Saltar al contenido

Eduardo Zamácola (Acotex): “Ya no hacen falta tantas tiendas, sino que sean rentables”

El presidente de la Asociación Empresarial del Comercio Textil y Complementos (Acotex) analiza la evolución del sector en el primer trimestre en un contexto en el que las ventas siguen por debajo de 2019.                      

“Hay menos capacidad de gasto y la discrecionalidad que tienes a la hora de gastar se ha pasado a otra prioridad”.

Menos tiendas, menos gasto y más normativa. Ese es el panorama al que se enfrenta el sector de la moda en la actualidad. Según datos publicados ayer por la Asociación Empresarial del Comercio Textil y Complementos (Acotex), la facturación del sector sigue sin alcanzar los niveles previos a la pandemia, una situación que se alargará en el tiempo, según el análisis de Eduardo Zamácola, presidente de la entidad. El directivo considera que “la pandemia nos ha cambiado a todos” y destaca la caída del gasto en moda que ha hecho el consumidor en los últimos años. Además, señala que tanto los outlets, como el multimarca o las grandes cadenas tienen el gran reto de “conocer qué quiere su cliente” y relaciona la subida de los tipos de interés con la situación actual del sector. Para el futuro, Zamácola se considera optimista, aunque reconoce que los conflictos internacionales generan mucha incertidumbre “y eso hace que el consumidor no salga a comprar”.

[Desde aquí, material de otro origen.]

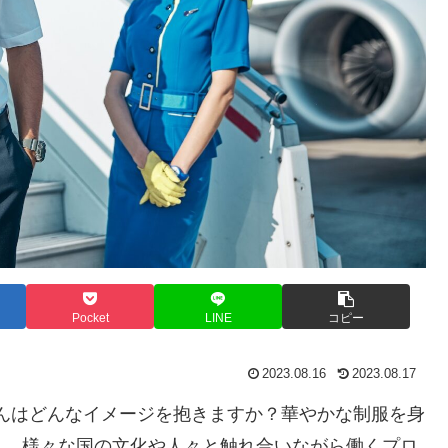
Pocket
LINE
コピー
2023.08.16
2023.08.17
んはどんなイメージを抱きますか？華やかな制服を身
り、様々な国の文化や人々と触れ合いながら働くプロ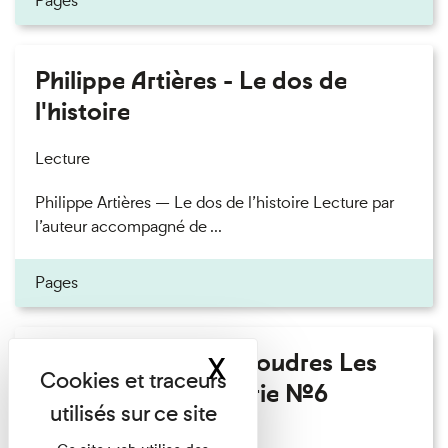
Pages
Philippe Artières - Le dos de
l'histoire
Lecture
Philippe Artières — Le dos de l’histoire Lecture par
l’auteur accompagné de ...
Pages
Fanny Taillandier - Foudres Les
X
Masquer le band
Invités de l’Imprimerie n°6
Lecture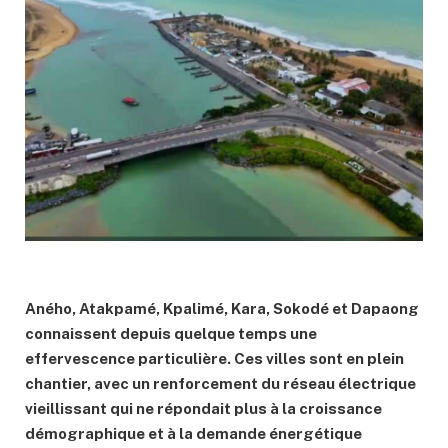
Aného, Atakpamé, Kpalimé, Kara, Sokodé et Dapaong
connaissent depuis quelque temps une
effervescence particulière. Ces villes sont en plein
chantier, avec un renforcement du réseau électrique
vieillissant qui ne répondait plus à la croissance
démographique et à la demande énergétique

Pregunta: El informe lanzado ayer por Acotex bajo el nombre El Comercio Textil en Cifras muestra que no se ha recuperado el volumen prepandemia ¿Qué falta?

Respuesta: Falta mucho. Desde 2006 hay un efecto de crisis generalizada, acrecentada en los años posteriores. Destacaría dos efectos, las dificultades generalizadas y, sobre todo, un cambio de los hábitos de consumo por parte del consumidor. En 2006 el 12% de nuestra capacidad de gasto la invertíamos en moda y ahora estamos invirtiendo el 3,9%, ha pasado a un tercer y un cuarto nivel en la lista de prioridad de compra por parte de los consumidores.

P.: ¿Se va a recuperar?

R.: Es la pregunta del millón, también querríamos saber cuándo. Sin embargo, después de una caída de las ventas del 40% en 2020 y del 14% en 2021, en recuperarlo vamos a tardar mucho. No sólo se ha desplomado la facturación, sino que hay menos tiendas que antes de la pandemia. Hay que tener en cuenta también en qué está gastando el consumidor, si compra ropa muy barata en el nivel de ventas no se ve. No se sabe cuándo se va a recuperar esta situación, pero hay que recalcar que aunque una subida del 3,4% en 2023 no es suficiente, sí es una subida. Vamos a quedarnos con ese dato positivo.

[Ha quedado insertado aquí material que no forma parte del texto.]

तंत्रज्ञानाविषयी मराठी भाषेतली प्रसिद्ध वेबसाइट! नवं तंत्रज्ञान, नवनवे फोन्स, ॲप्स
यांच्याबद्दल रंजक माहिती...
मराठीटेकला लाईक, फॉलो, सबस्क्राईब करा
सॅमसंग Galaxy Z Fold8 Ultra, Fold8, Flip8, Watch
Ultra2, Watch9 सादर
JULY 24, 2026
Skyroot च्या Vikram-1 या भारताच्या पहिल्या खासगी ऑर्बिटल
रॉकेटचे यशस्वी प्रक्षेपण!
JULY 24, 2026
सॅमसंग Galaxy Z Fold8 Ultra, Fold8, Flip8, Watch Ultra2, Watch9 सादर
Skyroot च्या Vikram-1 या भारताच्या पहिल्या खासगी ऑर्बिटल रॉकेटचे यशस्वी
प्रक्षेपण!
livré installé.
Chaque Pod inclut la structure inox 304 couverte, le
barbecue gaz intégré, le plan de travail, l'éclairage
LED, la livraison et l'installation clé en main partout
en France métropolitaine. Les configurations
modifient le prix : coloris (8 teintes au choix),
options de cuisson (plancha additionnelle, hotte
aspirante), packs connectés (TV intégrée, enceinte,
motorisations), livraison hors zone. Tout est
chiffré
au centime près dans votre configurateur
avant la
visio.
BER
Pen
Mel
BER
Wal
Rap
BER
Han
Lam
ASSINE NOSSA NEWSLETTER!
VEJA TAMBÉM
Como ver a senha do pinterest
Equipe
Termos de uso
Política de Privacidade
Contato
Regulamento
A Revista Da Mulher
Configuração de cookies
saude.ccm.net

P.: ¿Se dedica el dinero a otros gastos discrecionales o hay gastos no discrecionales que comprometen el presupuesto?

R.: En los últimos años han crecido los tipos de interés, y eso afecta directamente a que aumenten los costes y que disminuya la capacidad de gasto. Además, hay una inflación que hace que los productos alimenticios hayan subido notablemente los precios, así como el alza en los precios energéticos o la desaparición de la ayuda a los precios de la gasolina…  todo esto hace mella en el consumidor. Hay menos capacidad de gasto y la discrecionalidad que tienes a la hora de gastar se ha pasado a otra prioridad. La gente gasta en restauración, ocio y viajes. La moda vende productos duraderos que hace que los consumidores puedan usar el producto de años anteriores y lo motiva a que la gente no tenga la necesidad de renovar su armario. La pandemia nos ha cambiado a todos. Además, la inmediatez también es un requerimiento del consumidor y la moda sale perjudicada.

“Hay menos capacidad de gasto y la discrecionalidad que tienes a la hora de gastar se ha pasado a otra prioridad”

P.: ¿Si hubiese una caída de los tipos o de la inflación podría redundar en un aumento de las ventas de moda?

R.: Claramente sí. Si bajan los costes, los tipos y la inflación es algo positivo para el consumidor, pero también es bueno para el comerciante. Recientemente nos hemos encontrado con la tormenta perfecta: incremento de los costes para el comerciante (en el alquiler, en la energía, en la logística por los conflictos bélicos…) que han repercutido en el aumento generalizado de las prendas. Por otro lado, te encuentras un consumidor que también tiene problemas de costes importantes, con la hipoteca, la gasolina o los alimentos. Los consumidores tienen menos dinero y exigen descuentos. Si pasara lo contrario significaría que el cielo se despeja, para el comercio es positivo porque puede bajar precios y el consumidor tendría la capacidad de gastar más. Es cierto que nos falta la labor de que el consumidor vuelva a ver la moda como un gasto prioritario, pero eso es otra derivada.

P.: En el informe el formato outlet gana peso. ¿Cuál es su techo?

R.: El outlet es ropa nueva porque no se ha vendido, no pasa de moda y tiene una rebaja considerable, por lo que es una opción muy atractiva. También es cierto que el outlet está dentro del incremento que están teniendo las grandes cadenas, que no se está registrando tanto en el multimarca. Sin embargo, no hay un tipo de tienda que vaya a sobrevivir y una que vaya a morir, es un tópico que hay que eliminar. Las tiendas más rentables pueden ser desde las grandes a multimarca, sobrevivirá quien estudie todas las variables y sea capaz de mantener la atracción.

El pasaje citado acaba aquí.